Most of the functionality you may ever want to access online content can be found in one of two modules (and often you need to use both) : urllib and urllib2.

First situation: You want to download the content of some page, perhaps to scrape the page for information for later processing. You want the content to be stored in a single variable (a string) so that you can do some regular expression matching on it, or some other form of parsing. A few simple lines:


import urllib2

page_contents = urllib2.urlopen("http://www.google.com").read()

print page_contents


Notice how on the second line I have the ".read()" method call. If you leave this off, you will have just the socket file object, which you can later call ".read()" on to get the contents. I like to do it all in one line however. Once you do this, it is a regular string and you can do whatever you want to/with it.

Now, lets say that you don't want to just download the page contents - you want to download an actual file, like an image, video, Power Point Presentation, PDF or anything else. Also, just a few lines:


# Download the Python image from http://python.org
import urllib

# File will be called "Python-Logo.gif",and will be contained in the folder
# where the script was executed
urllib.urlretrieve("http://python.org/images/python-logo.gif", "Python-Logo.gif")
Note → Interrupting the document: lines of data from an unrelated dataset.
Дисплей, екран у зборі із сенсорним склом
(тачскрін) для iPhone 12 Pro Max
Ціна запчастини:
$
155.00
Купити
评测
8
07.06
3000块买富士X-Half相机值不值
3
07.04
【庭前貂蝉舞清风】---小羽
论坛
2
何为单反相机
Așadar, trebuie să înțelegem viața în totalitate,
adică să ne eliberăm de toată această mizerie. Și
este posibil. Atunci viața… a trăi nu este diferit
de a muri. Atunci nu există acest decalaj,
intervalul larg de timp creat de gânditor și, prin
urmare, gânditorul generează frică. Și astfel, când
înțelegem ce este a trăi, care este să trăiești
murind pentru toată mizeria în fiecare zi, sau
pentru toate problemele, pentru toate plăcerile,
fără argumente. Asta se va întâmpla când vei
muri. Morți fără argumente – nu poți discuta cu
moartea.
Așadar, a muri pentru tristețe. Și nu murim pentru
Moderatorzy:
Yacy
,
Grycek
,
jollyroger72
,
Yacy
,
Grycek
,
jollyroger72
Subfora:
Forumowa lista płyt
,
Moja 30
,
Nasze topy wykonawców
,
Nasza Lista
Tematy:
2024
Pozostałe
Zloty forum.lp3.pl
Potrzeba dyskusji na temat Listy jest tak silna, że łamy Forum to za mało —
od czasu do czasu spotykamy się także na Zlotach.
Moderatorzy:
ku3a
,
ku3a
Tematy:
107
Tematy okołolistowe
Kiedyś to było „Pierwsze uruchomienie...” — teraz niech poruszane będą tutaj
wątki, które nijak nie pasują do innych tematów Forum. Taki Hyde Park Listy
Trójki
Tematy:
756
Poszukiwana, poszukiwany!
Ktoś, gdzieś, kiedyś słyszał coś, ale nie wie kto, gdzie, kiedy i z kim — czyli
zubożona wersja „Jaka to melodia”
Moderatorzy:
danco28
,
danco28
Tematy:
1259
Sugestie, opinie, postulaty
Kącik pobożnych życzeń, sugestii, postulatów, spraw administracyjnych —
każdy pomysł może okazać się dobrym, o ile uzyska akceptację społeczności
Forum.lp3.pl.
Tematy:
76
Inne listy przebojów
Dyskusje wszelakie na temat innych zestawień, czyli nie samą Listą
You can use the "urlretrive" method to download pretty much any file you want - you just need to know it's URL and what you want to call it when you download it. Keep in mind that if you don't specify anything but the name of the file, it will be downloaded to the folder where you run the script. You can put things like "C:\images\Python-Logo.gif" in there if you want it to go somewhere else.

Using what we have gone over in the first two example, we can write some useful scripts. W can get the page source, find all of the PDF files linked to on it, and download them all to a folder. I do this very thing for one of the classes that I am currently taking. Here is that script:


import urllib
import re
import os

# Specifiy where I want to download my files
download_folder = "C:\DropBox\My Dropbox\School\CS479\Slides\\"

# Download page contents
# Note: I am using urllib, not urllib2, but only because urlretrieve does not exist in urllib2
# Both have this method, and do pretty much the same thing (for this kind of usage, that is)
page_contents = urllib.urlopen("https://cswiki.cs.byu.edu/cs479/index.php/Lecture_slides").read()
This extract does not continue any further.